Aku tidak peduli jika lelaki berwajah khas Asia itu terus mengikuti. Ia membuat masalah terakhir kita bertemu, minta maaf pun tak akan cukup.

"Tapi ekspresimu masih terlihat kesal, aku sungguh menyesal, kau bisa memegang janjiku untuk tidak mengulanginya lagi,"

Es krim di tangan Jason semakin mencair, meski matahari tidak terlalu menyengat.

"Lupakan saja!" tegasku berharap ia segera menjauh.

"A-aku sedang mabuk saat itu, a-ku tidak sadar apa yang kulakukan,"

"Bodoh! Orang seperti dirimu, mabuk? apa kupingku baik-baik saja," aku terpaksa berbalik badan untuk meladeni si poni rata. Jason terbungkam, lalu perlahan

mengangguk.

"Benar-benar tidak ada gunanya," gumamku cepat pergi dari hadapan lelaki itu.

Cornetto-nya sudah mulai mengotori tangan yang memegang. Aku mengenalnya sebagai orang baik jauh sebelum kejadian itu.

Beberapa minggu lalu, aku menjadi korban kelas malam. Aku berjalan sendiri di tengah jalanan yang sepi. Sebenarnya rasa malas sedang menggerogotiku waktu itu.
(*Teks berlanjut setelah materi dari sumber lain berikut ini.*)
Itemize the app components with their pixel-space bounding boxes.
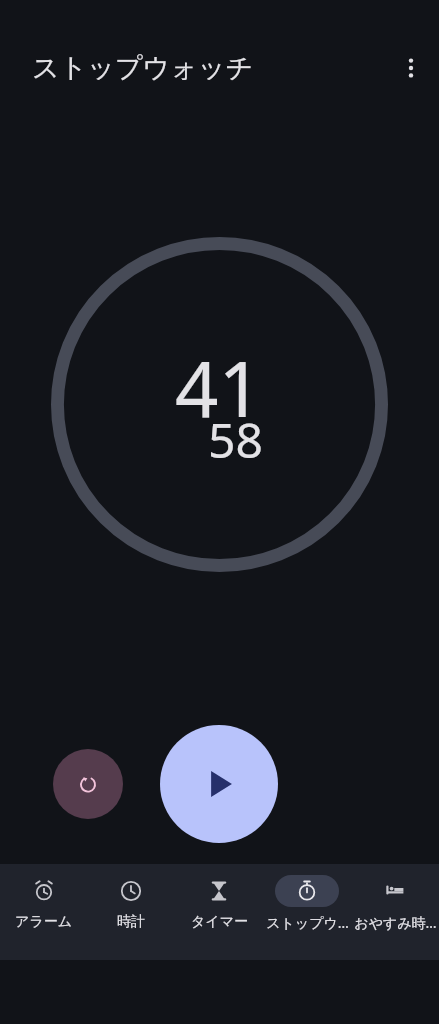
button[interactable]: アラーム [0,864,87,931]
staticText: 58 [208,407,263,472]
staticText: ストップウ… [266,913,349,932]
staticText: タイマー [191,913,248,931]
button[interactable]: Start [160,725,278,843]
staticText: おやすみ時… [354,913,437,932]
staticText: 41 [175,336,262,440]
button[interactable]: More options [391,48,431,88]
button[interactable]: 時計 [87,864,175,931]
button[interactable]: Reset [53,749,123,819]
staticText: 時計 [117,913,145,931]
staticText: ストップウォッチ [32,51,254,85]
button[interactable]: タイマー [175,864,263,931]
button[interactable]: ストップウ… [263,864,351,932]
staticText: アラーム [15,913,72,931]
button[interactable]: おやすみ時… [351,864,439,932]
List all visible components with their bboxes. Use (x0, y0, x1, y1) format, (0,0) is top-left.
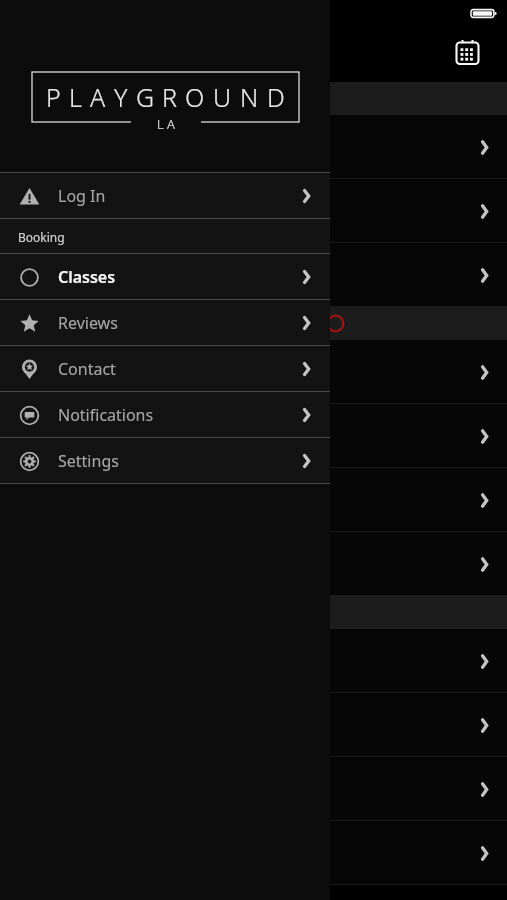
staticText: P (46, 80, 61, 114)
button[interactable] (0, 404, 507, 468)
staticText: Log In (58, 185, 106, 207)
button[interactable] (0, 340, 507, 404)
staticText: Contact (58, 358, 116, 380)
staticText: N (240, 80, 259, 114)
button[interactable]: Log In (0, 173, 330, 219)
button[interactable] (0, 693, 507, 757)
staticText: G (136, 80, 155, 114)
staticText: Notifications (58, 404, 154, 426)
button[interactable]: Settings (0, 438, 330, 484)
button[interactable]: Notifications (0, 392, 330, 438)
staticText: U (213, 80, 232, 114)
button[interactable] (0, 243, 507, 307)
button[interactable] (0, 532, 507, 596)
button[interactable] (0, 179, 507, 243)
staticText: L A (157, 115, 175, 133)
button[interactable] (0, 757, 507, 821)
button[interactable] (0, 821, 507, 885)
staticText: Reviews (58, 312, 118, 334)
button[interactable]: Classes (0, 254, 330, 300)
staticText: Classes (58, 266, 116, 288)
button[interactable]: Calendar (448, 33, 486, 71)
staticText: D (267, 80, 285, 114)
button[interactable]: Contact (0, 346, 330, 392)
staticText: R (162, 80, 177, 114)
staticText: Y (114, 80, 128, 114)
button[interactable]: Reviews (0, 300, 330, 346)
staticText: Settings (58, 450, 119, 472)
button[interactable] (0, 115, 507, 179)
staticText: O (185, 80, 205, 114)
staticText: A (90, 80, 106, 114)
staticText: L (69, 80, 82, 114)
button[interactable] (0, 629, 507, 693)
button[interactable] (0, 468, 507, 532)
staticText: Booking (18, 229, 65, 245)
Tiba-tiba suara rintihan tak biasa datang dari kejauhan, seperti makhluk yang didera rasa sakit berlebihan. Semakin aku mendekat semakin jelas pula rintihannya, tengkukku bergetar, bukan akibat hawa dingin. Suara itu membuatku seolah merasakan hal yang sedemikian menyakitkan. Jalanku mulai berubah mengendap-endap.

Seorang lelaki berbalik badan dengan baju berdarah-darah. Kedua tangannya sedang memegang seekor anjing kecil yang bulu putihnya telah ternodai warna merah. Dari leher si anjing darah terus mengalir, tubuh kecilnya bergetar menahan nyawa yang hendak melayang. Suara rintihannya kian mengecil, sorot matanya penuh kepedihan.

"Jason," panggilku pada lelaki berwajah datar itu.

Tak jauh dari kakinya tergeletak logam pipih panjang karatan yang penuh darah. Aku menggigit bibir bawah agar tidak berteriak. Pemandangan macam apa ini? Jason baru saja menyembelih seekor anjing kecil tak berdaya.

Ia tak mengeluarkan sepatah kata pun. Kami terjebak dalam kebekuan cukup lama hingga anjing di tangannya benar-benar kehabisan napas. Tiba-tiba sorot cahaya senter datang dari kejauhan, kami melihat ke arah yang sama. Wajah pembunuh itu berubah panik, ia mendekat dan memindahkan mayat binatang malang berbulu putih ke tanganku. Aku tak bisa berkata apa-apa, tanganku bergetar hebat. Noda darah mulai mengotori tangan dan pakaianku.

Sorot senter tadi mengarah padaku,

"Siapa kamu?!" tanya seorang berseragam petugas keamanan dengan nada tegas.

Raut mukanya berubah drastis saat melihat apa yang ada di tanganku.

"Kau? kau y-ang mem-bunuh a-anjing itu?" tanya si petugas terbata-bata.

Sangat jelas ia terkejut, tapi mau bagaimana lagi.